Par Arturo Periodista, journaliste catholique

Le 22 avril 2022

Dans son désir d’aider les prêtres à comprendre la réalité des derniers temps — un sujet non enseigné dans les séminaires — et concernant le coup d’État contre Benoît XVI pour imposer Jorge Mario Bergoglio comme faux pape, Agustín Aranda envoie une lettre à deux prêtres liés à l’Opus Dei et nous la partage dans cette vidéo.

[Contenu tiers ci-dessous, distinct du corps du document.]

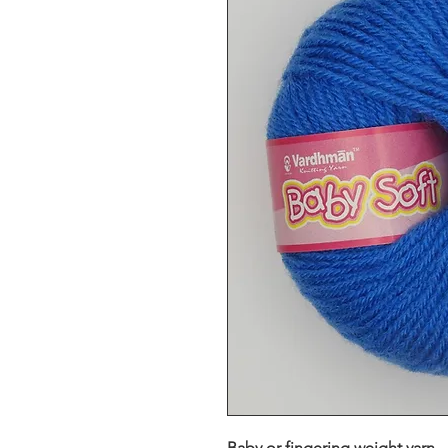
Baby or fingering weight yarn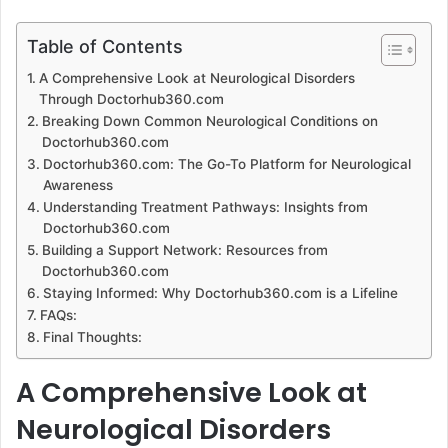
an
email
Table of Contents
A Comprehensive Look at Neurological Disorders
Through Doctorhub360.com
Breaking Down Common Neurological Conditions on
Doctorhub360.com
Doctorhub360.com: The Go-To Platform for Neurological
Awareness
Understanding Treatment Pathways: Insights from
Doctorhub360.com
Building a Support Network: Resources from
Doctorhub360.com
Staying Informed: Why Doctorhub360.com is a Lifeline
FAQs:
Final Thoughts:
A Comprehensive Look at
Neurological Disorders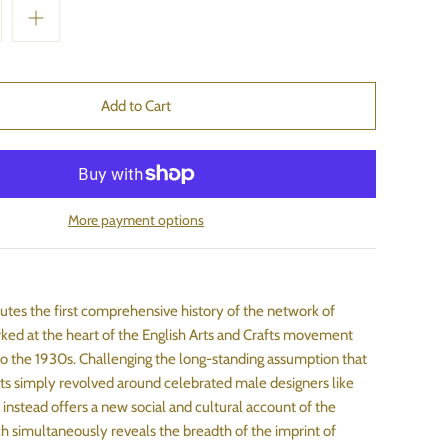
More payment options
tutes the first comprehensive history of the network of
d at the heart of the English Arts and Crafts movement
o the 1930s. Challenging the long-standing assumption that
fts simply revolved around celebrated male designers like
t instead offers a new social and cultural account of the
simultaneously reveals the breadth of the imprint of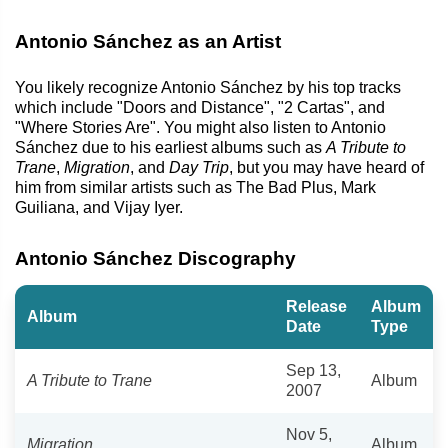
Antonio Sánchez as an Artist
You likely recognize Antonio Sánchez by his top tracks
which include "Doors and Distance", "2 Cartas", and
"Where Stories Are". You might also listen to Antonio
Sánchez due to his earliest albums such as
A Tribute to
Trane
,
Migration
, and
Day Trip
, but you may have heard of
him from similar artists such as The Bad Plus, Mark
Guiliana, and Vijay Iyer.
Antonio Sánchez Discography
Release
Album
Album
Date
Type
Sep 13,
A Tribute to Trane
Album
2007
Nov 5,
Migration
Album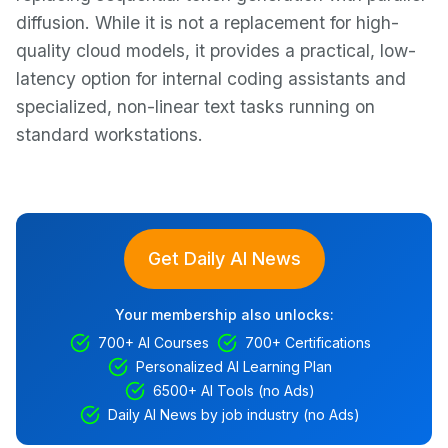
diffusion. While it is not a replacement for high-
quality cloud models, it provides a practical, low-
latency option for internal coding assistants and
specialized, non-linear text tasks running on
standard workstations.
Get Daily AI News
Your membership also unlocks:
700+ AI Courses
700+ Certifications
Personalized AI Learning Plan
6500+ AI Tools (no Ads)
Daily AI News by job industry (no Ads)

Agustín se sent très reconnaissant et redevable envers ces deux prêtres, c’est pourquoi il leur parle d’eschatologie et de ce qui se passe dans l’Église en ces derniers temps. Cependant, il leur dit : "Je ne juge pas vos intentions, seulement les faits objectifs. Ce n’est pas nécessairement aujourd’hui, mais vous devez déjà commencer à prendre votre décision intérieurement. Le temps presse. Celui qui sauve des âmes sauvera la sienne ; celui qui perd les brebis du Christ aura un jugement sévère, car le troupeau appartient au Christ, pas à vous."

Salutations cordiales en Christ et Marie

Le 4 avril prochain, cela fera deux ans que j’aurai reçu un courriel très spécial et inattendu, qui m’a causé à la fois surprise et joie. Il s’agissait de María Justa, une femme liée à l’Opus Dei (supernuméraire depuis environ 50 ans), qui m’affirmait avec force qu’elle adhérait pleinement, de tout cœur, aux paroles de don Francesco d’Erasmo, excommunié par Bergoglio. Elle affirmait être totalement d’accord avec lui et considérait Benoît XVI comme le vrai pape.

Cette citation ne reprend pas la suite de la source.